Sam Bankman-Fried arrested and consented to the extradition — Law Decoded, Dec. 12-19.
Welcome to Law Decoded, your weekly digest of all the major developments in the field of regulation.
The FTX drama escalated last week when the Royal Bahamas Police Force arrested its former CEO, Sam Bankman-Fried, at the request of the United States government. Within hours, politicians, crypto executives and influencers had all booted up their Twitter apps to comment on the arrest of the former CEO, who had to miss his testimony before the U.S. Congress. However, the text of SBF’s planned testimony was obtained by the media, wherein he blamed the inclusion of FTX.US in the Chapter 11 bankruptcy on John J. Ray III, a restructuring lawyer who assumed the role of FTX CEO after the bankruptcy filing.
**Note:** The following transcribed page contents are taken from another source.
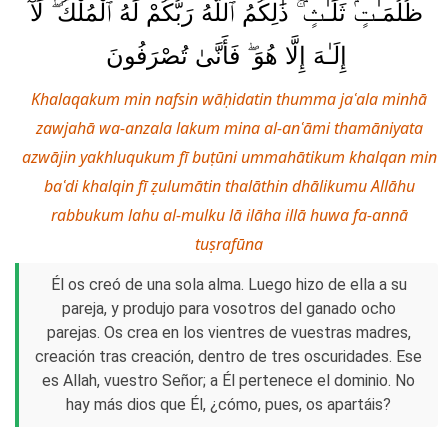
ظُلُمَـٰتٍۢ ثَلَـٰثٍۢ ۚ ذَٰلِكُمُ ٱللَّهُ رَبُّكُمْ لَهُ ٱلْمُلْكُ ۖ لَآ
إِلَـٰهَ إِلَّا هُوَ ۖ فَأَنَّىٰ تُصْرَفُونَ
Khalaqakum min nafsin wāḥidatin thumma jaʿala minhā
zawjahā wa-anzala lakum mina al-anʿāmi thamāniyata
azwājin yakhluqukum fī buṭūni ummahātikum khalqan min
baʿdi khalqin fī ẓulumātin thalāthin dhālikumu Allāhu
rabbukum lahu al-mulku lā ilāha illā huwa fa-annā
tuṣrafūna
Él os creó de una sola alma. Luego hizo de ella a su
pareja, y produjo para vosotros del ganado ocho
parejas. Os crea en los vientres de vuestras madres,
creación tras creación, dentro de tres oscuridades. Ese
es Allah, vuestro Señor; a Él pertenece el dominio. No
hay más dios que Él, ¿cómo, pues, os apartáis?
The body of allegations against FTX and SBF personally is stacking up. The United States Securities and Exchange Commission (SEC) charged Bankman-Fried with violating the anti-fraud provisions of the Securities Act of 1933 and the Securities Exchange Act of 1934. At the same time, the Commodity Futures Trading Commission (CFTC) has filed a lawsuit against Sam Bankman-Fried, FTX and Alameda Research, claiming violations of the Commodity Exchange Act and demanding a jury trial. A fresh indictment, signed by United States Attorney for the Southern District of New York Damian Williams, is 14 pages long and contains eight counts.
Bankman-Fried reportedly reconsidered his earlier decision to contest extradition and is expected to appear in court in the Bahamas on Dec. 19 to seek a reversal. By consenting to extradition, he would be able to appear in a United States court, where If convicted, he could get up to 115 years in jail. However, there is a “lot to play out” in the case until he gets a final sentence within the next few months or even years, legal commentators told Cointelegraph.
Senators Warren and Marshall introduce money-laundering legislation for crypto
U.S. Senators Elizabeth Warren and Roger Marshall introduced the Digital Asset Anti-Money Laundering Act of 2022. The seven-page bill would expand the classification of a money service business (MSB), prohibit financial institutions from using technology such as digital asset mixers and regulate digital asset kiosks, otherwise known as ATMs.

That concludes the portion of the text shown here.